The Way the Cookie Crumbled is a new collection of twelve illustrated poems. A wonderful assortment of original, funny stories to entertain and stimulate the imagination, targeted for children ages 8 to 12 years old. Parents will also enjoy the short, playful tales, filled with humor and adventure throughout.
If you enjoy books by Dr. Seuss or Roald Dahl, then The Way the Cookie Crumbled will fit nicely in your library.
I received this book from the author via BookSirens for free, however this is a voluntary review. All comments and opinions are entirely my own.
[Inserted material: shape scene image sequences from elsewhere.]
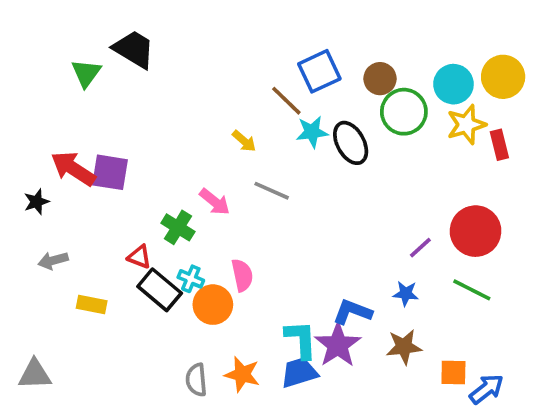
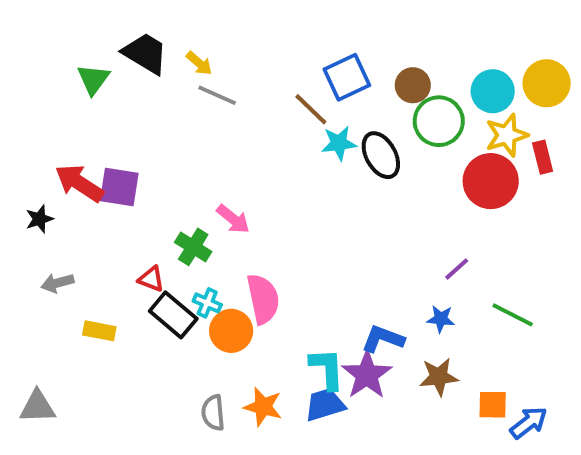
yellow arrow: (244, 141) -> (199, 63), moved
gray line: (272, 191) -> (217, 95), moved
red circle: (476, 231) -> (491, 181), moved
pink semicircle: (242, 275) -> (263, 299), size x1.4

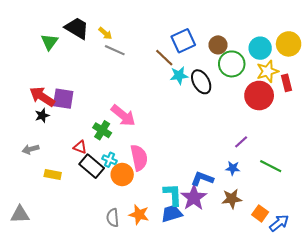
black star: (39, 219) -> (42, 116), moved
pink arrow: (233, 219) -> (123, 116), size x1.4
orange square: (493, 405) -> (260, 213), turned 35

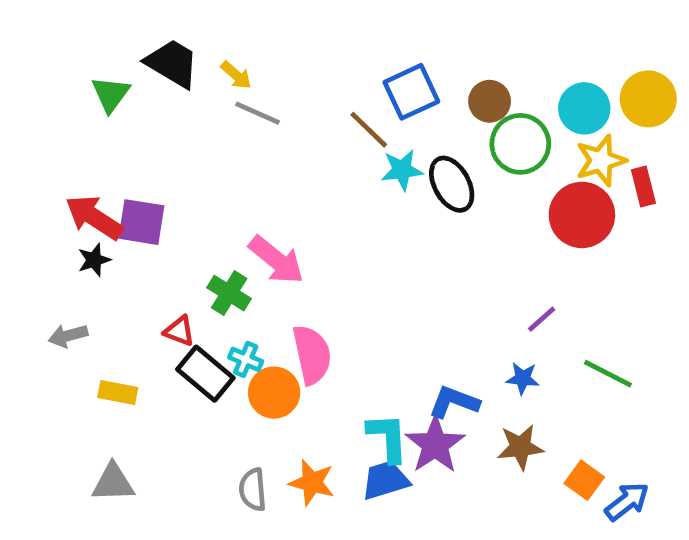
gray triangle: (20, 215) -> (113, 483), moved

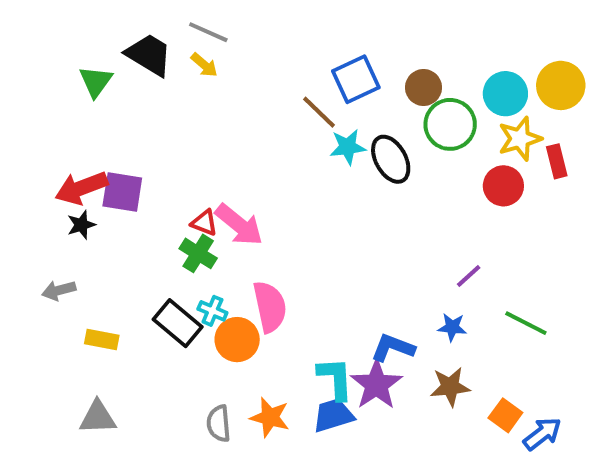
gray line: (257, 113) -> (208, 32), moved
red circle: (582, 215) -> (503, 186), size x0.7
red arrow: (94, 217) -> (81, 188), turned -54
red triangle: (179, 331) -> (204, 223), moved

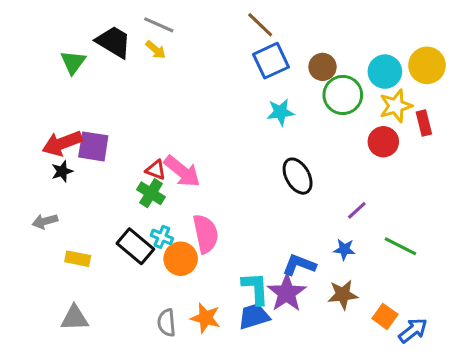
brown line: (319, 112) -> (260, 25), moved
cyan star: (348, 147) -> (280, 112), moved
black ellipse: (391, 159) -> (298, 176), moved

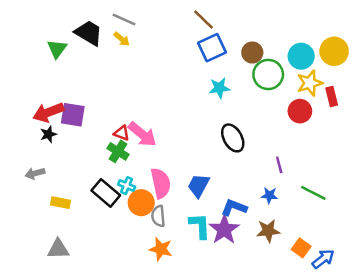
purple line: (357, 210) -> (279, 165), turned -63
blue trapezoid: (254, 316) -> (199, 186), moved, turned -45
gray semicircle: (167, 323) -> (158, 216), moved

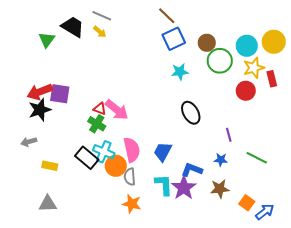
black star: (48, 134) -> (40, 110), size x1.6
cyan cross: (127, 186) -> (104, 152), size x1.5

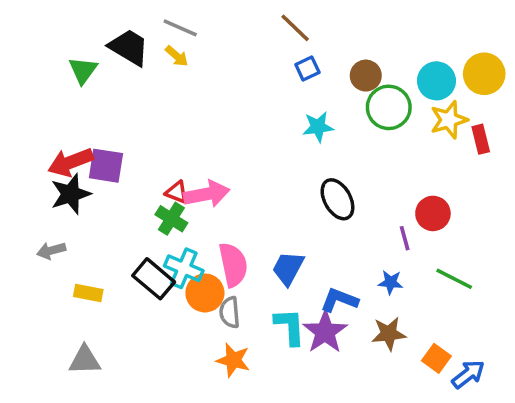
blue square: (174, 39) -> (307, 68), size x0.6
red circle: (246, 91) -> (433, 213), moved
pink arrow: (117, 110) -> (207, 194), turned -50

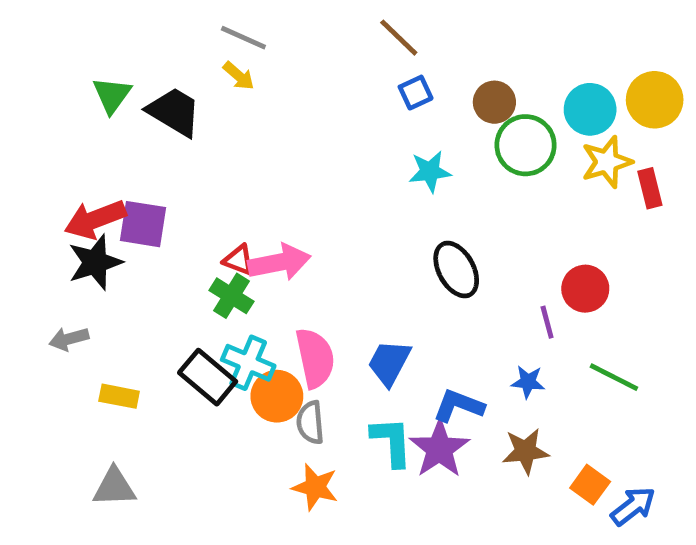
black trapezoid: (129, 47) -> (174, 112), moved

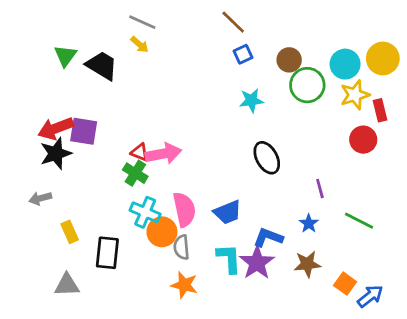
red circle: (585, 289) -> (363, 140), moved
blue trapezoid: (389, 363) -> (228, 212), turned -140
black rectangle: (208, 377) -> (107, 253), moved, turned 56
blue star: (528, 382) -> (309, 223), turned 30
yellow rectangle: (119, 396) -> (70, 232), turned 55

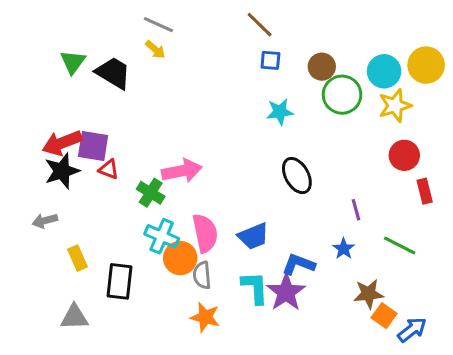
blue square: (243, 54) -> (270, 60), turned 30
red rectangle: (380, 110) -> (425, 191), moved
red triangle: (140, 152) -> (109, 169), moved
brown star: (307, 264) -> (369, 294), moved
The Way the Cookie Crumbled: and Other Positively Preposterous Poems is a collection of entertaining fantasy poems that tell stories similar to The Gingerbread Man that many of us grew up with. With the book being compared to Dr. Seuss and Roald Dahl, I had high expectations for The Way the Cookie Crumbled, and while several of the poems were charming and fun, the majority of the stories did not strike me as having any resemblance to Dr. Seuss or Roald Dahl and because I think that comparison is not a good a one, I didn’t enjoy the collection as much as I thought I would. I think a more accurate comparison would have been The Stinky Cheese Man and Other Fairly Stupid Tales (Jon Scieszka), which would have given me a better expectation. If you’ve read that book, you would know that some of the stories end badly rather than “happily ever after”. The Way the Cookie Crumbled does have some good endings, but it also has some silly, unfortunate endings.
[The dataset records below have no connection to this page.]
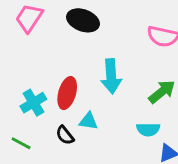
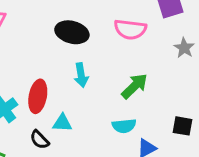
black ellipse: (83, 20) -> (72, 32), moved
cyan arrow: (111, 76) -> (81, 75), size x0.7

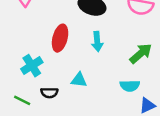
red ellipse: (38, 96) -> (60, 38), moved
black semicircle: (40, 140) -> (49, 93), moved, turned -49

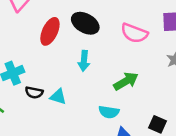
red ellipse: (60, 38) -> (50, 31), moved
black semicircle: (49, 93) -> (34, 92), moved

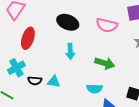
red ellipse: (50, 31) -> (28, 38), moved
green arrow: (126, 81) -> (105, 63), turned 54

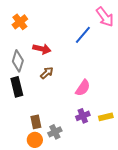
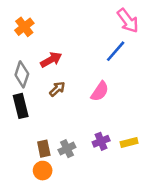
blue line: (83, 35) -> (116, 51), moved
red arrow: (42, 49) -> (51, 60), turned -42
pink semicircle: (83, 88) -> (100, 91), moved
gray cross: (55, 132) -> (67, 149), moved

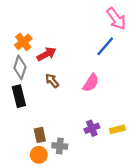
orange cross: (24, 27) -> (23, 42), moved
brown arrow: (57, 89) -> (52, 81), turned -88
gray cross: (67, 149) -> (60, 146), moved, turned 32

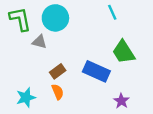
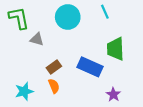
cyan circle: (55, 18) -> (68, 17), moved
green trapezoid: (124, 52) -> (116, 49), turned 30

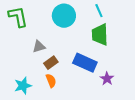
gray triangle: (37, 39) -> (39, 47), moved, turned -32
green trapezoid: (116, 49) -> (100, 35), moved
purple star: (113, 95) -> (107, 79), moved

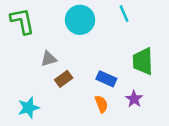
green trapezoid: (100, 35) -> (143, 61), moved
blue rectangle: (85, 63) -> (106, 79), size x0.7
orange semicircle: (51, 81) -> (101, 104), moved

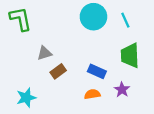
cyan line: (124, 14) -> (125, 20), moved
cyan circle: (80, 20) -> (93, 17), moved
orange semicircle: (101, 104) -> (92, 94), turned -77

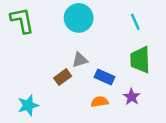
cyan circle: (93, 17) -> (79, 18), moved
gray triangle: (44, 53) -> (80, 60), moved

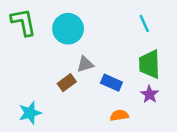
cyan circle: (79, 18) -> (68, 29), moved
purple star: (132, 97) -> (150, 94), moved
orange semicircle: (100, 102) -> (119, 115), moved

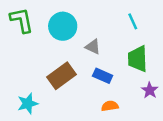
gray triangle: (85, 64) -> (93, 47), moved, turned 42
brown rectangle: (67, 83) -> (61, 76), size x1.6
purple star: (150, 94) -> (150, 90), moved

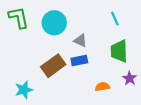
blue rectangle: (103, 76) -> (79, 60), moved, turned -35
orange semicircle: (110, 106) -> (102, 87), moved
The story aspect of the poems are great. Each story is exciting, adventurous, and usually has abstract and interesting characters. They are definitely entertaining. But the reason I’m giving it 3 stars instead of 5, is because I think a few of the poems were poorly executed. I had trouble finding the rhythm of many of the poems, and while some did indeed rhyme and pushed the story forward in a perfect flow, there were many that felt choppy and forced. I had to reread a few of them and think about how they were supposed to rhyme before continuing, so those poems didn’t satisfy that melody that I was looking for, despite the story being engaging.
Overall, I liked it and smiled through a few of the stories, but I would have liked to see the poems executed better to reduce the amount of rereading and increase the melodic flow of the stories.